It turns out although the government has a census department that collects income statistics, it does not know how to interpret them. To save the government from embarrassment, the Hong Kong Council of Social Service (HKCSS) downloaded the data, ran them with an advanced statistical device known as the "median", and did the analysis. It found that those with incomes of less than half the median wage increased last year to more than 1.16 million, up 10,000 from that of 2011. The Council suggested a brand new label for this shocking discovery - the poor.
We would never have known that the poor exist but for the HKCSS. Rumor has it the council sponsored a talented young scholar in Germany for 10 years to learn the "median", according to which in 2012 a one-person household is poor if it earns less than HK$3,750 a month. The poverty lines for families with two people, three people, and four people or above are HK$8,000, HK$11,750, and HK$14,650, respectively.
An even more amazing achievement for the HKCSS is the discovery that jobs make people poor, which is evident from the fact that 644,000 among the 1.16 million poor people live in a household with at least one working member. We used to think that the poor are lazy, and that having more income-earning members tend to make a household less poor. Apparently these are misconceptions.
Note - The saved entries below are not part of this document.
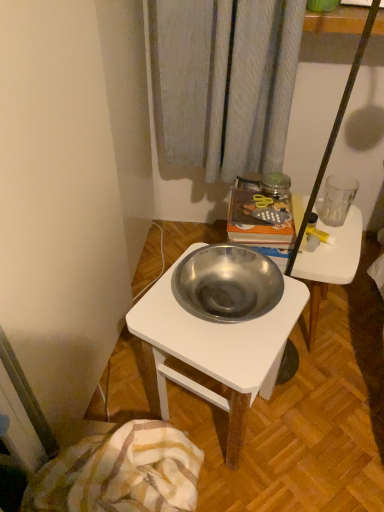 Find the location of `free point above metallic white desk at center (from a real-world perspective)`. free point above metallic white desk at center (from a real-world perspective) is located at coordinates (229, 314). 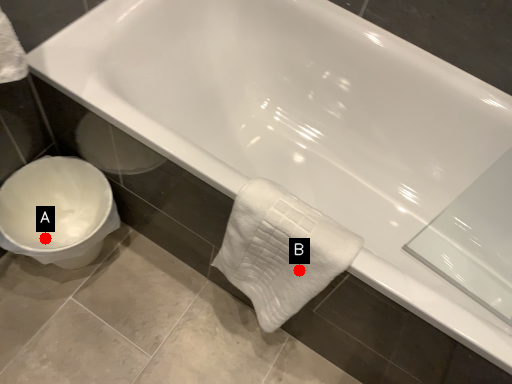 Question: Two points are circled on the image, labeled by A and B beside each circle. Which point is closer to the camera?

Choices:
 (A) A is closer
 (B) B is closer

Answer: (B) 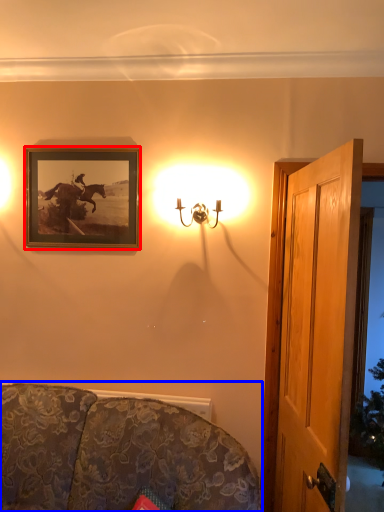 Question: Which of the following is the closest to the observer, picture frame (highlighted by a red box) or studio couch (highlighted by a blue box)?

Choices:
 (A) picture frame
 (B) studio couch

Answer: (B) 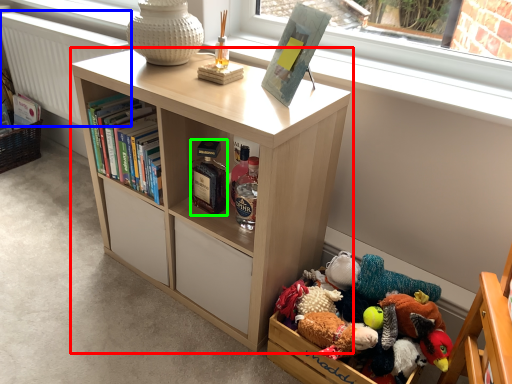 Question: Considering the real-world distances, which object is farthest from bookcase (highlighted by a red box)? radiator (highlighted by a blue box) or bottle (highlighted by a green box)?

Choices:
 (A) radiator
 (B) bottle

Answer: (A) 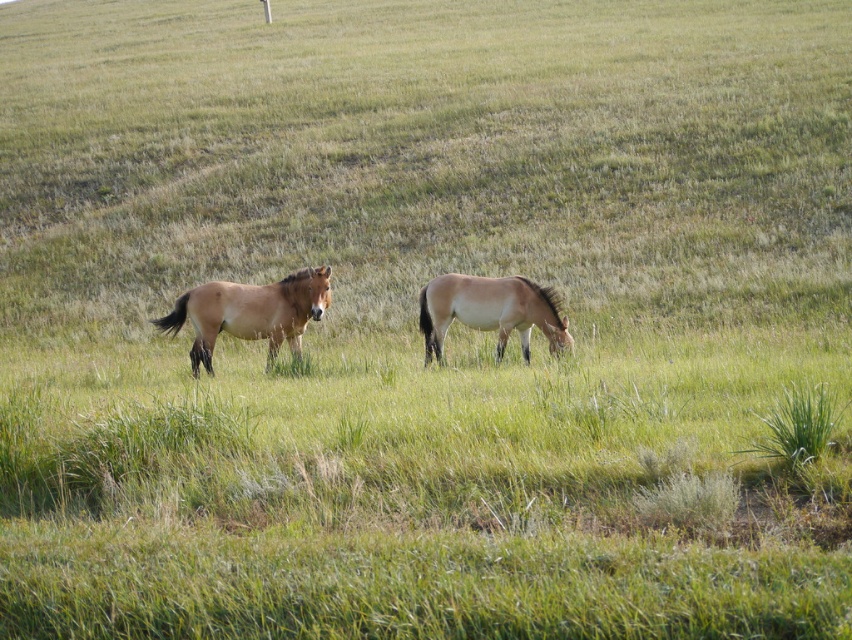 Question: Can you confirm if brown matte horse at center is positioned above light brown glossy horse at center?

Choices:
 (A) yes
 (B) no

Answer: (B)

Question: Which object appears farthest from the camera in this image?

Choices:
 (A) brown matte horse at center
 (B) light brown glossy horse at center

Answer: (B)

Question: Considering the relative positions of brown matte horse at center and light brown glossy horse at center in the image provided, where is brown matte horse at center located with respect to light brown glossy horse at center?

Choices:
 (A) below
 (B) above

Answer: (A)

Question: Which object is farther from the camera taking this photo?

Choices:
 (A) brown matte horse at center
 (B) light brown glossy horse at center

Answer: (B)

Question: Is brown matte horse at center above light brown glossy horse at center?

Choices:
 (A) yes
 (B) no

Answer: (B) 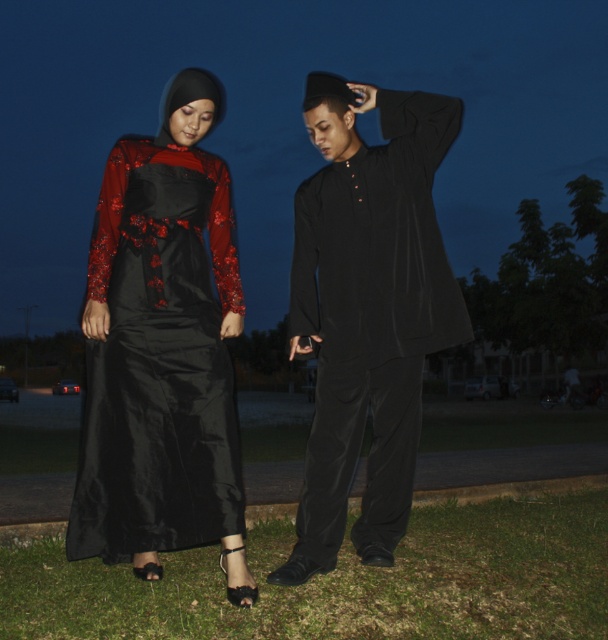 Question: Which of the following is the farthest from the observer?

Choices:
 (A) (418, 305)
 (B) (67, 556)

Answer: (A)

Question: Is matte black kurti at center thinner than shiny black dress at left?

Choices:
 (A) no
 (B) yes

Answer: (A)

Question: Considering the relative positions of matte black kurti at center and green grass at lower center in the image provided, where is matte black kurti at center located with respect to green grass at lower center?

Choices:
 (A) right
 (B) left

Answer: (B)

Question: Which object appears closest to the camera in this image?

Choices:
 (A) shiny satin dress at center
 (B) green grass at lower center
 (C) shiny black dress at left
 (D) matte black kurti at center

Answer: (B)

Question: Can you confirm if shiny satin dress at center is bigger than matte black kurti at center?

Choices:
 (A) no
 (B) yes

Answer: (A)

Question: Which of these objects is positioned farthest from the matte black kurti at center?

Choices:
 (A) green grass at lower center
 (B) shiny black dress at left
 (C) shiny satin dress at center

Answer: (A) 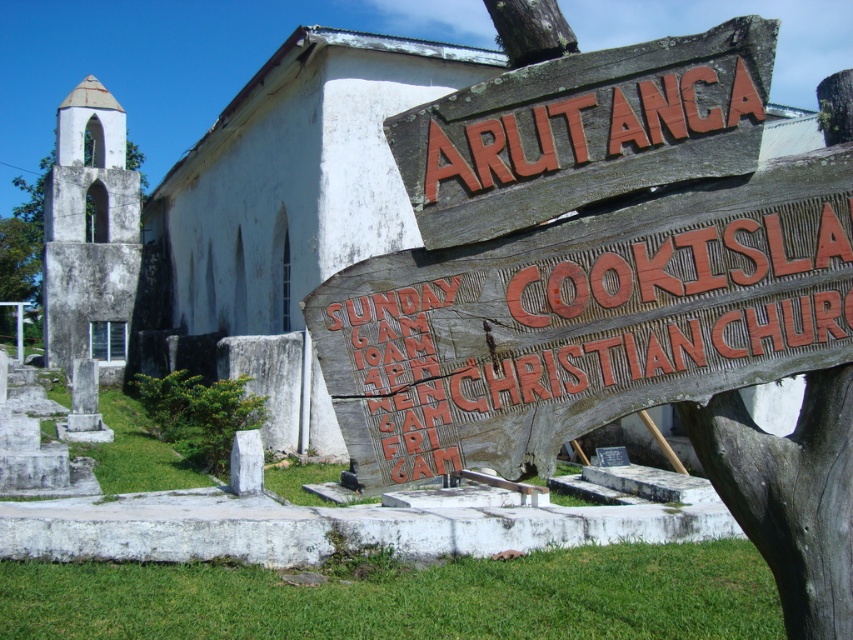 You are a visitor standing at the entrance of the white stone chapel at left and want to read the wooden sign at upper center. Can you see the entire sign without moving your head?

The wooden sign at upper center is not as tall as the white stone chapel at left, so yes, you can see the entire wooden sign at upper center without moving your head because it is shorter than the chapel.

You are standing at the point with coordinates point (474,148) and want to walk towards the point with coordinates point (724,282). Will the church block your path?

Point (724,282) is behind point (474,148), so the church will block your path to point (724,282).

You are standing in front of the small white church with a bell tower on the left. You see a weathered wood sign at center and a wooden sign at upper center. Which sign is positioned to the right side from your perspective?

The weathered wood sign at center is positioned to the right of the wooden sign at upper center. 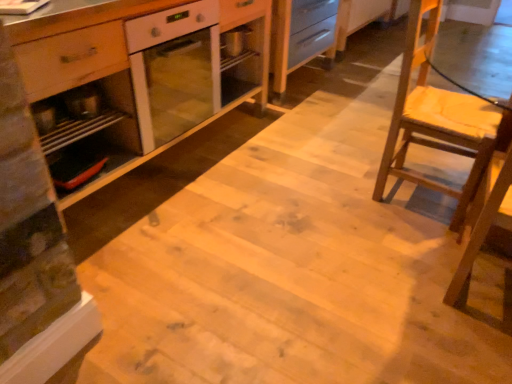 Question: Does wooden chair at right have a lesser width compared to metallic silver tray at left?

Choices:
 (A) no
 (B) yes

Answer: (A)

Question: Is wooden chair at right in contact with metallic silver tray at left?

Choices:
 (A) no
 (B) yes

Answer: (A)

Question: Is wooden chair at right shorter than metallic silver tray at left?

Choices:
 (A) yes
 (B) no

Answer: (B)

Question: From a real-world perspective, does wooden chair at right stand above metallic silver tray at left?

Choices:
 (A) no
 (B) yes

Answer: (A)

Question: Considering the relative positions of wooden chair at right and metallic silver tray at left in the image provided, is wooden chair at right to the right of metallic silver tray at left from the viewer's perspective?

Choices:
 (A) no
 (B) yes

Answer: (B)

Question: Considering the relative sizes of wooden chair at right and metallic silver tray at left in the image provided, is wooden chair at right wider than metallic silver tray at left?

Choices:
 (A) yes
 (B) no

Answer: (A)

Question: Is wooden chair at right surrounded by metallic silver tray at left?

Choices:
 (A) no
 (B) yes

Answer: (A)

Question: Is metallic silver tray at left shorter than wooden chair at right?

Choices:
 (A) yes
 (B) no

Answer: (A)

Question: Does metallic silver tray at left have a lesser width compared to wooden chair at right?

Choices:
 (A) yes
 (B) no

Answer: (A)

Question: Is metallic silver tray at left further to camera compared to wooden chair at right?

Choices:
 (A) yes
 (B) no

Answer: (A)

Question: From the image's perspective, is metallic silver tray at left below wooden chair at right?

Choices:
 (A) yes
 (B) no

Answer: (A)

Question: Is metallic silver tray at left oriented towards wooden chair at right?

Choices:
 (A) no
 (B) yes

Answer: (A)

Question: Is white glossy oven at center turned away from wooden chair at right?

Choices:
 (A) no
 (B) yes

Answer: (A) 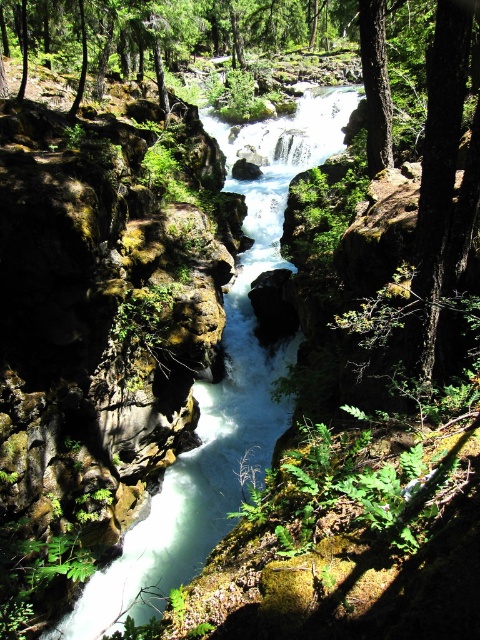 You are navigating a small boat downstream on the white smooth stream at center. To avoid hitting the rocky canyon walls, you need to stay within the stream. Based on the coordinates provided, can you determine if the stream is positioned centrally enough for safe passage?

The white smooth stream at center is located at coordinates point (220, 385), which suggests it is positioned centrally within the scene. This central positioning likely provides sufficient space on either side to avoid the rocky canyon walls, allowing for safe passage.

You are standing at the edge of the canyon and see the white smooth stream at center and the smooth dark brown tree trunk at upper center. Which object is located higher up in the scene?

The smooth dark brown tree trunk at upper center is located higher up in the scene than the white smooth stream at center. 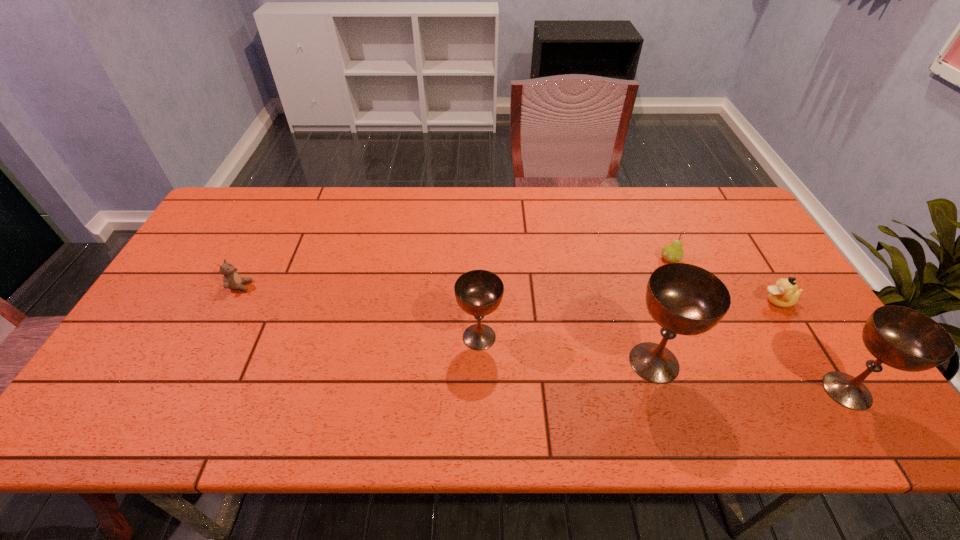 Locate an element on the screen. This screenshot has width=960, height=540. vacant space that satisfies the following two spatial constraints: 1. on the front side of the second chalice from left to right; 2. on the right side of the second object from left to right is located at coordinates (479, 362). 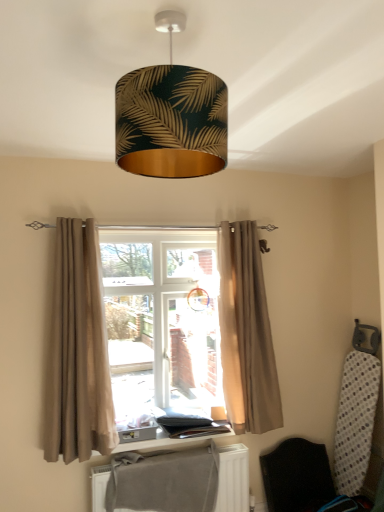 Question: Considering the positions of beige fabric curtain at center, which is the 1th curtain in right-to-left order, and gray fabric at lower center in the image, is beige fabric curtain at center, which is the 1th curtain in right-to-left order, wider or thinner than gray fabric at lower center?

Choices:
 (A) thin
 (B) wide

Answer: (B)

Question: From a real-world perspective, relative to gray fabric at lower center, is beige fabric curtain at center, which is the 1th curtain in right-to-left order, vertically above or below?

Choices:
 (A) above
 (B) below

Answer: (A)

Question: Based on their relative distances, which object is farther from the wooden window sill at center?

Choices:
 (A) gray fabric at lower center
 (B) beige fabric curtain at left, positioned as the second curtain in right-to-left order
 (C) beige fabric curtain at center
 (D) beige fabric curtain at center, which appears as the second curtain when viewed from the left
 (E) black fabric folding chair at lower right

Answer: (B)

Question: Which of these objects is positioned farthest from the gray fabric at lower center?

Choices:
 (A) black fabric folding chair at lower right
 (B) beige fabric curtain at center
 (C) beige fabric curtain at left, positioned as the second curtain in right-to-left order
 (D) wooden window sill at center
 (E) gold leaf-patterned lampshade at upper center

Answer: (E) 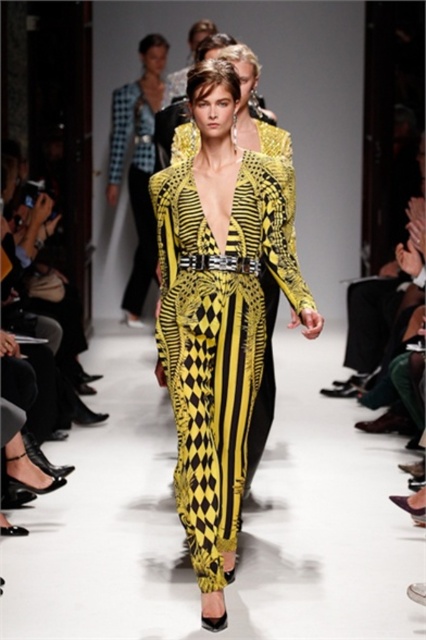 You are a photographer at the runway show. You need to capture a photo of both the yellow printed dress at center and the yellow printed jumpsuit at center in the same frame. Your camera has a maximum focus range of 6 meters. Will you be able to capture both items in focus?

The distance between the yellow printed dress at center and the yellow printed jumpsuit at center is 6.04 meters. Since the camera can only focus up to 6 meters, the items are slightly out of range, so you might not be able to capture both in focus.

Based on the runway scene described, which clothing item is positioned lower on the model, the yellow printed dress at center or the yellow printed jumpsuit at center?

The yellow printed dress at center is positioned lower than the yellow printed jumpsuit at center.

You are a fashion designer observing the runway show. You notice two garments at the center of the image. Which one is shorter in height between the yellow printed dress at center and the yellow printed jumpsuit at center?

The yellow printed dress at center is shorter in height than the yellow printed jumpsuit at center. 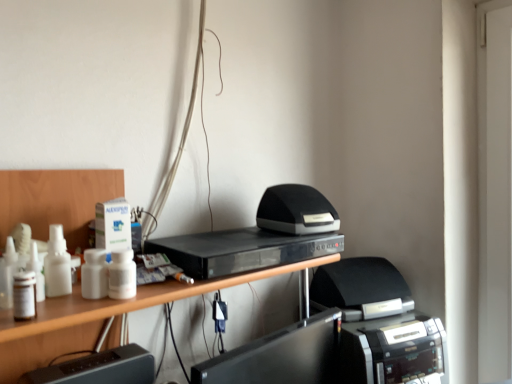 Question: Is black glossy monitor at lower center, the first register from the right, located outside black plastic printer at lower right, the second printer viewed from the top?

Choices:
 (A) no
 (B) yes

Answer: (B)

Question: Is black glossy monitor at lower center, the first register from the right, bigger than black plastic printer at lower right, which is the 1th printer in bottom-to-top order?

Choices:
 (A) no
 (B) yes

Answer: (A)

Question: Could you tell me if black glossy monitor at lower center, the first register from the right, is facing black plastic printer at lower right, the second printer viewed from the top?

Choices:
 (A) no
 (B) yes

Answer: (A)

Question: Considering the relative sizes of black glossy monitor at lower center, arranged as the 2th register when viewed from the left, and black plastic printer at lower right, the second printer viewed from the top, in the image provided, is black glossy monitor at lower center, arranged as the 2th register when viewed from the left, thinner than black plastic printer at lower right, the second printer viewed from the top,?

Choices:
 (A) yes
 (B) no

Answer: (A)

Question: From a real-world perspective, is black glossy monitor at lower center, the first register from the right, beneath black plastic printer at lower right, which is the 1th printer in bottom-to-top order?

Choices:
 (A) yes
 (B) no

Answer: (B)

Question: Is black glossy monitor at lower center, arranged as the 2th register when viewed from the left, taller than black plastic printer at lower right, the second printer viewed from the top?

Choices:
 (A) no
 (B) yes

Answer: (A)

Question: Can you confirm if black matte speaker at center, which ranks as the second printer in bottom-to-top order, is shorter than black plastic printer at lower right, the second printer viewed from the top?

Choices:
 (A) no
 (B) yes

Answer: (B)

Question: Can you confirm if black matte speaker at center, which ranks as the second printer in bottom-to-top order, is wider than black plastic printer at lower right, the second printer viewed from the top?

Choices:
 (A) no
 (B) yes

Answer: (A)

Question: Would you say black plastic printer at lower right, which is the 1th printer in bottom-to-top order, is part of black matte speaker at center, the first printer positioned from the top,'s contents?

Choices:
 (A) yes
 (B) no

Answer: (B)

Question: From the image's perspective, is black matte speaker at center, which ranks as the second printer in bottom-to-top order, on top of black plastic printer at lower right, the second printer viewed from the top?

Choices:
 (A) yes
 (B) no

Answer: (A)

Question: Can you confirm if black matte speaker at center, which ranks as the second printer in bottom-to-top order, is thinner than black plastic printer at lower right, the second printer viewed from the top?

Choices:
 (A) yes
 (B) no

Answer: (A)

Question: Is black matte speaker at center, the first printer positioned from the top, positioned in front of black plastic printer at lower right, which is the 1th printer in bottom-to-top order?

Choices:
 (A) yes
 (B) no

Answer: (A)

Question: Can you confirm if black glossy monitor at lower center, arranged as the 2th register when viewed from the left, is positioned to the right of black plastic dvd player at center?

Choices:
 (A) yes
 (B) no

Answer: (A)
The poverty trap is best avoided by surgical sterilization, according to the HKCSS. The child dependency ratio in working poor families is 275, which means that for every thousand adults in their working age (15-65 years old), there are 275 children (0-14 years old). The average child dependency ratio in Hong Kong is much lower at 160, which means that the ratio is even lower if only non-poor households are considered.
As having a job and reproducing for the species' survival are detrimental to a family's financial well-being, the HKCSS advocates subsidizing these socially useful activities with 10 percent of the respective median income levels. Under this proposal, a two-member family earning below HK$8,000 a month would receive HK$1,600 (10 percent of the median income level of HK$16,000 for such families).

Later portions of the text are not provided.